Не то, совсем не то во Франции, хотя и здесь литература также в рабстве, также есть эхо действительности, выражение жизни. Англичанин любит, чтоб было ему тепло на свете, чтобы жизнь покорялась его прихотям, чтобы общество доставляло ему то, что он называет comfortable, в чем состоит идеал его блаженства; если обстоятельства идут напротив, он приходит в бешенство или предается мрачному сплину, клянет свет, ожесточается против жизни, плюет в глаза обществу.

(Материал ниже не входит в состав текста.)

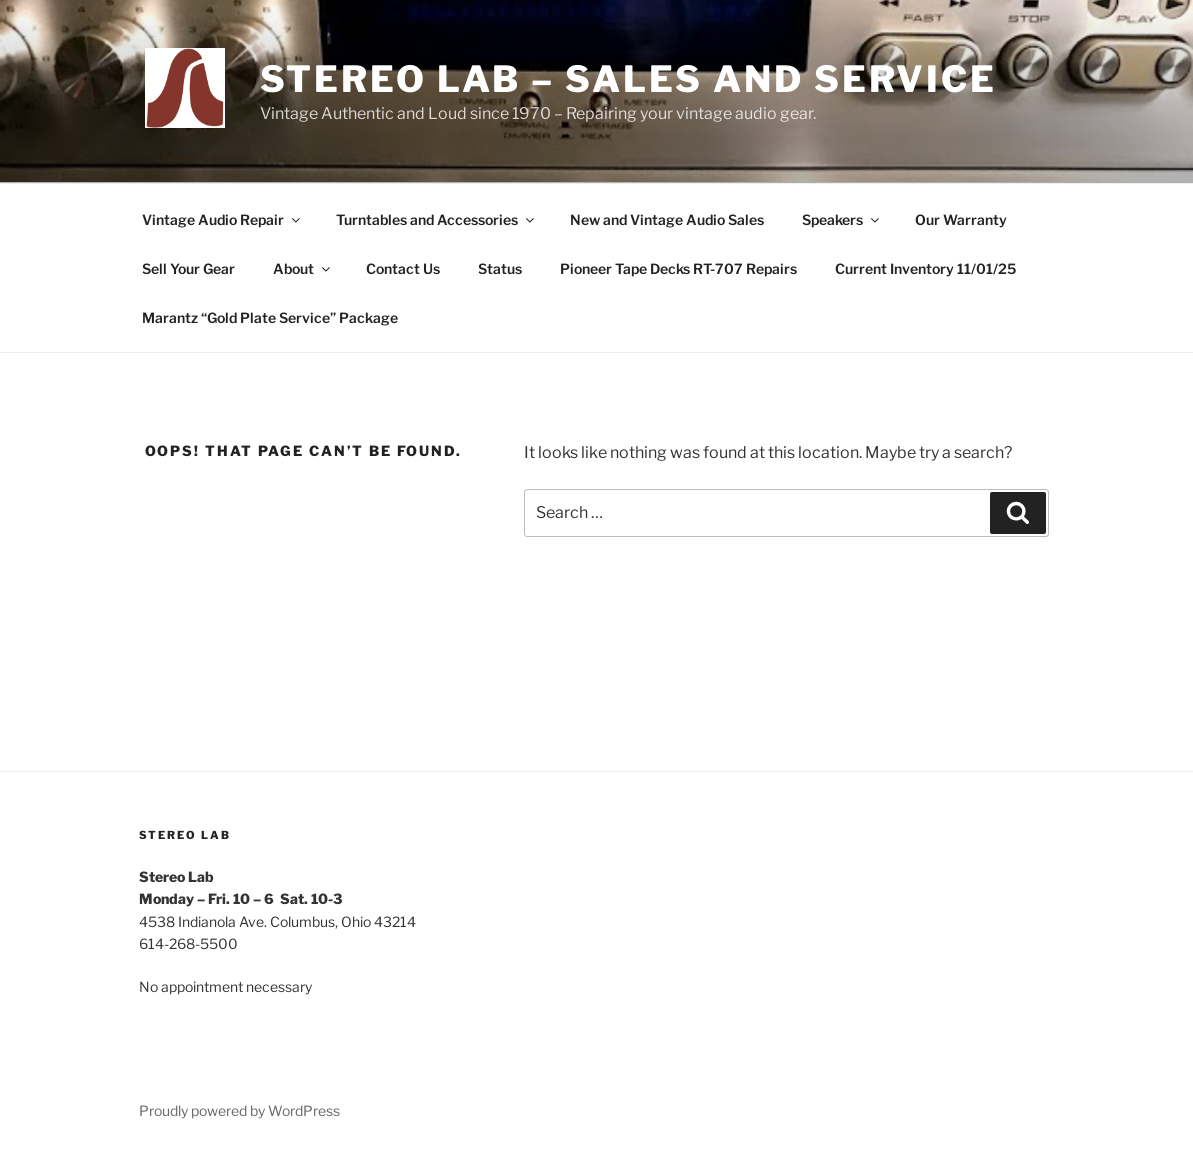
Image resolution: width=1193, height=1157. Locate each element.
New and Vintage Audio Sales (667, 219)
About (303, 268)
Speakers (842, 219)
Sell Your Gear (188, 268)
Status (500, 268)
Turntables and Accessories (436, 219)
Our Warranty (961, 219)
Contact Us (403, 268)
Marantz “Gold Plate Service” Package (270, 317)
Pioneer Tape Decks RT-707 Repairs (678, 268)
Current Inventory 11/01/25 (925, 268)
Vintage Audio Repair (222, 219)
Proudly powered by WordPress (239, 1110)
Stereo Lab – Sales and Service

Напротив, француз, ветреный и легкомысленный, но с тем вместе пылкий и живой, предается всем сердцем, всей душой, всем бытием не факту, а идее, выражаемой этим фактом, хлопочет не о цели, а о начале, живет не в расчетах, а в софизмах. Он есть добровольный мученик жизни, мученик света, мученик общества. Ему неважно, чем кончатся для него самого мечты, которые он проповедует, химеры, за которые он ратует; он готов спорить и драться с самим собой, лишь бы иметь минуту торжества; готов оторвать у себя одну руку, чтобы сделать другою красноречивый, эффектный жест, которому бы захлопали зрители.
Таков всегдашний характер французской общественной жизни; такова и французская литература. Политический цвет ее состоит не столько в памфлетизме на текущие события, сколько в извлечении из этих событий самых крайних начал, самых отъемных идей, самых сумасбродных утопий. И вот почему, несмотря на явную противоположность, она братается с немецкою литературою, которая также ищет начал, живет общностями, разрешается в химеры. Только это братство никогда состояться не может, оттого что немец гнездится в неприступных высотах чистого умозрения, тогда как француз кружится в сфере явлений, от которых оторваться не может.
Если продолжить аллегорию Бэкона, то, оставив за английской литературой символ сокола, я бы назвал итальянскую резвым жаворонком, немецкую выспренним орлом, французскую легкой, суетливой ласточкой, которая беспрестанно улетает и прилетает, вестницей разных перемен года; часто, увлеченная слишком раннею мечтой о весне, она попадает на зиму, от которой и замерзает, упорствуя в своей мечте; и горе тому, кто, понадеясь на ее вероломный извет, сбросит с себя зимнее платье: басня о «моте и ласточке», забавлявшая нас в детстве, имеет здесь глубокое, философское значение.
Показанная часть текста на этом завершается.